Ensign is one of several chains that has recently paid federal fines to settle charges that they exaggerated the therapy needs of patients to increase Medicare payments. The company paid $48 million in 2013 to settle such claims. In October, a large Canadian company, Extendicare Health Services, paid $38 million in a similar case.
Even homes with a history of poor care are marketing their high-end amenities. The Medford Multicare Center for Living on Long Island recently opened a wing intended for short-term care known as “The Lux at Medford.” Guests have access to a putting green, a model apartment and a parked PT Cruiser to teach them how to resume their day-to-day activities.

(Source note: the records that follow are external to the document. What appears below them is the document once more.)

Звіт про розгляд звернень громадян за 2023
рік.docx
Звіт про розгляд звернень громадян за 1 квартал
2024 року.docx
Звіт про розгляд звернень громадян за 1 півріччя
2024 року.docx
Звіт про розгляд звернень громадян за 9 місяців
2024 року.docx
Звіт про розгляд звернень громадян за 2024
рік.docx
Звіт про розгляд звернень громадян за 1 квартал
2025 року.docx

The New York State attorney general sued the facility last year over issues of quality, and seven employees were indicted on a range of charges related to the death of Aurelia Rios, a patient in the facility’s ventilator unit. Federal officials recently placed the home on a watch list of the nation’s poorest-performing facilities.
Jason Newman, a spokesman for the home, says the owners of Medford dispute the charges. “The owners of this facility care very, very much about this place,” he said.
Claims of Lapses, and Death
Deaths attributed to lapses in care are not uncommon. In 2010, Mary Dwyer checked into Harborview Healthcare Center in Jersey City to recuperate after dislocating her shoulder in a fall.
Ms. Dwyer, who was 87, planned to return home, but her condition deteriorated rapidly because of what her family described as negligent care. Staff members were so overworked that Ms. Dwyer was not fed properly and not repositioned frequently in her bed, according to a lawsuit the family later filed in New Jersey state court alleging negligence and wrongful death.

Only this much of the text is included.